The guys and I sometimes buy groceries from a small store partially underground, in a side alley in the old city of Beit Sahour. During one shopping venture, Patrick and Paul struck up a conversation with the shopkeeper, who said he was Christian. Patrick said we are here to help make justice and peace, adaala and salaam, in whatever small way we can. The Christian shopkeeper then said, If it weren’t for the Muslims we would not have all these violent problems. Patrick and Paul were stunned. Well, Patrick slowly began, maybe Christians and Muslims should all be working together to end what they both share in common, the Israeli Occupation. No no, the shopkeeper interrupted, the Muslims are the cause of all these problems. They always have been.

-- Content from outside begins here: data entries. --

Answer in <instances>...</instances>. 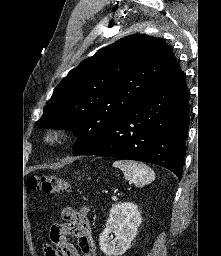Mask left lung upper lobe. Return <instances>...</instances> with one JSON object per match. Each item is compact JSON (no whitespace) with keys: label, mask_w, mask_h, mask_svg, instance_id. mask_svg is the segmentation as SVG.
I'll list each match as a JSON object with an SVG mask.
<instances>
[{"label":"left lung upper lobe","mask_w":221,"mask_h":256,"mask_svg":"<svg viewBox=\"0 0 221 256\" xmlns=\"http://www.w3.org/2000/svg\"><path fill=\"white\" fill-rule=\"evenodd\" d=\"M179 71L164 40L144 34L121 38L68 73L36 124L73 130L76 151Z\"/></svg>","instance_id":"1"}]
</instances>
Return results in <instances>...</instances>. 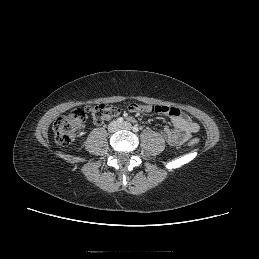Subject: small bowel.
I'll list each match as a JSON object with an SVG mask.
<instances>
[{"label":"small bowel","instance_id":"obj_1","mask_svg":"<svg viewBox=\"0 0 259 259\" xmlns=\"http://www.w3.org/2000/svg\"><path fill=\"white\" fill-rule=\"evenodd\" d=\"M127 108L132 112L142 114L163 113L168 115L172 123V128L165 127L162 130V135L169 144L174 146L184 144L191 136L200 130L198 123L194 122L188 115L175 107L130 102Z\"/></svg>","mask_w":259,"mask_h":259}]
</instances>
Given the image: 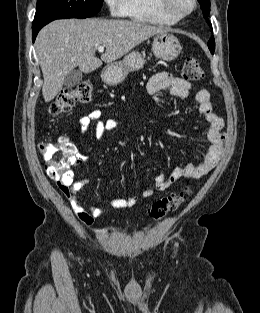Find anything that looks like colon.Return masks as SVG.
Listing matches in <instances>:
<instances>
[{"label":"colon","mask_w":260,"mask_h":313,"mask_svg":"<svg viewBox=\"0 0 260 313\" xmlns=\"http://www.w3.org/2000/svg\"><path fill=\"white\" fill-rule=\"evenodd\" d=\"M183 76L187 80L199 81L205 76L198 59L189 57L183 66ZM93 87L90 82H81L76 86L62 90L49 106L51 115H60L70 112L76 104H86L91 100ZM40 153L46 162V173L52 179L62 178L74 164L76 148L65 137L56 141L40 143ZM190 193L186 191L163 197L151 206L149 215L153 220H160L169 212L177 210Z\"/></svg>","instance_id":"1"}]
</instances>
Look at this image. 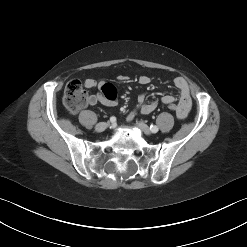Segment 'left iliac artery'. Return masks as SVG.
<instances>
[{
    "instance_id": "obj_1",
    "label": "left iliac artery",
    "mask_w": 247,
    "mask_h": 247,
    "mask_svg": "<svg viewBox=\"0 0 247 247\" xmlns=\"http://www.w3.org/2000/svg\"><path fill=\"white\" fill-rule=\"evenodd\" d=\"M150 130H151L153 133H156V132H158V127L155 126V125H151V126H150Z\"/></svg>"
}]
</instances>
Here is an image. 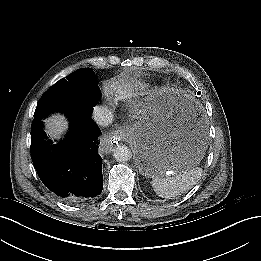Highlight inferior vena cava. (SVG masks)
I'll return each instance as SVG.
<instances>
[{
    "label": "inferior vena cava",
    "mask_w": 261,
    "mask_h": 261,
    "mask_svg": "<svg viewBox=\"0 0 261 261\" xmlns=\"http://www.w3.org/2000/svg\"><path fill=\"white\" fill-rule=\"evenodd\" d=\"M93 120L99 125L106 127L113 122V113L107 107L98 106L93 110Z\"/></svg>",
    "instance_id": "1"
}]
</instances>
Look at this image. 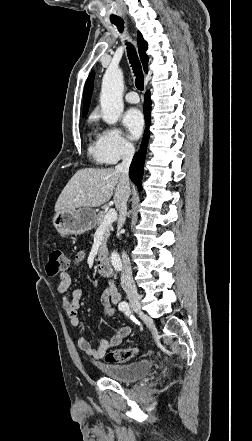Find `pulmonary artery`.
Listing matches in <instances>:
<instances>
[{
    "label": "pulmonary artery",
    "mask_w": 252,
    "mask_h": 441,
    "mask_svg": "<svg viewBox=\"0 0 252 441\" xmlns=\"http://www.w3.org/2000/svg\"><path fill=\"white\" fill-rule=\"evenodd\" d=\"M125 100H126L128 103L136 104V103L139 102V97H138V95H137L136 92L131 91V92H129V93L126 94V96H125Z\"/></svg>",
    "instance_id": "obj_1"
}]
</instances>
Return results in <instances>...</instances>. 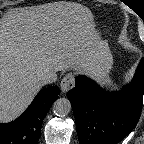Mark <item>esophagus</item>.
Listing matches in <instances>:
<instances>
[{"label": "esophagus", "instance_id": "34e87169", "mask_svg": "<svg viewBox=\"0 0 144 144\" xmlns=\"http://www.w3.org/2000/svg\"><path fill=\"white\" fill-rule=\"evenodd\" d=\"M75 87V77L73 74H67L60 83V88L63 93H67Z\"/></svg>", "mask_w": 144, "mask_h": 144}]
</instances>
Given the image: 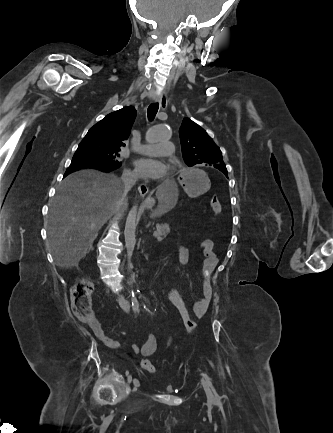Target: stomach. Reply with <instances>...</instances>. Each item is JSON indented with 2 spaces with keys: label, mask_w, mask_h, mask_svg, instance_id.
I'll use <instances>...</instances> for the list:
<instances>
[{
  "label": "stomach",
  "mask_w": 333,
  "mask_h": 433,
  "mask_svg": "<svg viewBox=\"0 0 333 433\" xmlns=\"http://www.w3.org/2000/svg\"><path fill=\"white\" fill-rule=\"evenodd\" d=\"M177 183L184 184V190L190 197H198L210 189V180L206 169H182L176 176ZM147 206H152L151 201H146Z\"/></svg>",
  "instance_id": "stomach-1"
}]
</instances>
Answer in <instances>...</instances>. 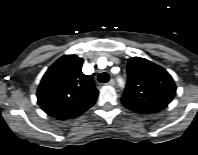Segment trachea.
<instances>
[{"label":"trachea","instance_id":"3493384b","mask_svg":"<svg viewBox=\"0 0 198 155\" xmlns=\"http://www.w3.org/2000/svg\"><path fill=\"white\" fill-rule=\"evenodd\" d=\"M98 81L100 83H106L109 81V75L107 73H101L98 76Z\"/></svg>","mask_w":198,"mask_h":155}]
</instances>
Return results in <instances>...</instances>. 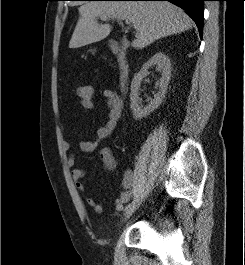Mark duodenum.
Here are the masks:
<instances>
[{"mask_svg":"<svg viewBox=\"0 0 245 265\" xmlns=\"http://www.w3.org/2000/svg\"><path fill=\"white\" fill-rule=\"evenodd\" d=\"M111 51L115 55L118 66V80L122 89H125L128 83L130 66L125 47L118 42L111 44Z\"/></svg>","mask_w":245,"mask_h":265,"instance_id":"410a0bca","label":"duodenum"}]
</instances>
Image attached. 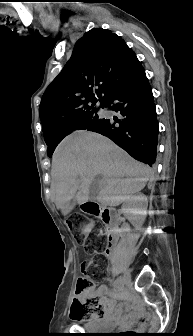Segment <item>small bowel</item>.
Instances as JSON below:
<instances>
[{"instance_id":"obj_1","label":"small bowel","mask_w":193,"mask_h":336,"mask_svg":"<svg viewBox=\"0 0 193 336\" xmlns=\"http://www.w3.org/2000/svg\"><path fill=\"white\" fill-rule=\"evenodd\" d=\"M87 295H96L101 299L103 306V314L96 315L95 319L102 318L108 325H129L133 322L143 324L145 318L140 314L132 315L130 317L123 315V308L130 309L132 307L131 297L125 295L121 299V306H117V301L110 294L109 289L105 285H99L90 290ZM123 307V308H122Z\"/></svg>"}]
</instances>
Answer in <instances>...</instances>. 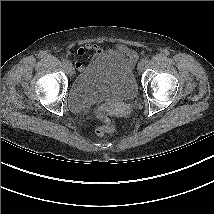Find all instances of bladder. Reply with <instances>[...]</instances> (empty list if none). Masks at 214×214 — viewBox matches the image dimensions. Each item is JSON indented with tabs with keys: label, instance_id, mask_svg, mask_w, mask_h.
<instances>
[{
	"label": "bladder",
	"instance_id": "obj_1",
	"mask_svg": "<svg viewBox=\"0 0 214 214\" xmlns=\"http://www.w3.org/2000/svg\"><path fill=\"white\" fill-rule=\"evenodd\" d=\"M137 95L131 63L117 51L102 53L71 84L69 107L76 112L110 100L128 101Z\"/></svg>",
	"mask_w": 214,
	"mask_h": 214
}]
</instances>
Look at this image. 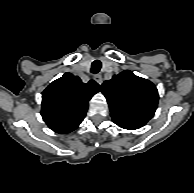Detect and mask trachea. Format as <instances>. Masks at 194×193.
<instances>
[{
	"instance_id": "3493384b",
	"label": "trachea",
	"mask_w": 194,
	"mask_h": 193,
	"mask_svg": "<svg viewBox=\"0 0 194 193\" xmlns=\"http://www.w3.org/2000/svg\"><path fill=\"white\" fill-rule=\"evenodd\" d=\"M101 62L100 60H95L92 62V65H91V73L93 74H96L100 71L101 69Z\"/></svg>"
}]
</instances>
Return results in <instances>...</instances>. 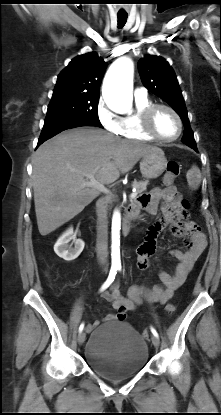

In every sermon, the Muslims preach destruction of Christianity. And the Crusades didn’t even happen. The Crusades are Islamic propaganda to turn Christians into the bad guys and to give Muslims an excuse to persecute Christians. No, he insisted, Muslims are the real problem and the real enemy.
“Shu inta?” Walid asked. “Ortodox? Latin?”
I shrugged. “Ma ba’raf.”
He laughed, and nodded.
“I was raised as Christian,” I continued. “But I have many problems with Christianity. There can be many bad things.”
He nodded in acknowledgement, his face turning serious.
“But, I do feel called by the way of Issa the prophet, who said to love your enemies.”
Walid put his hand over his heart and looked at me and said, “Issa, Muhammad, Musa, all this I believe.”
“Yes,” I said, and I put my hand over my heart, and in that moment we seemed like we were pledging allegiance.
“Issa and the prophets teach and live love and justice, and this is what I believe. They teach to serve the poor and the sick, the Jew and the Christian and . . .”
He broke in: “And the Muslim!”
“Yes, and the Muslim, sahibi.”
Walid shook my hand with a firm slap.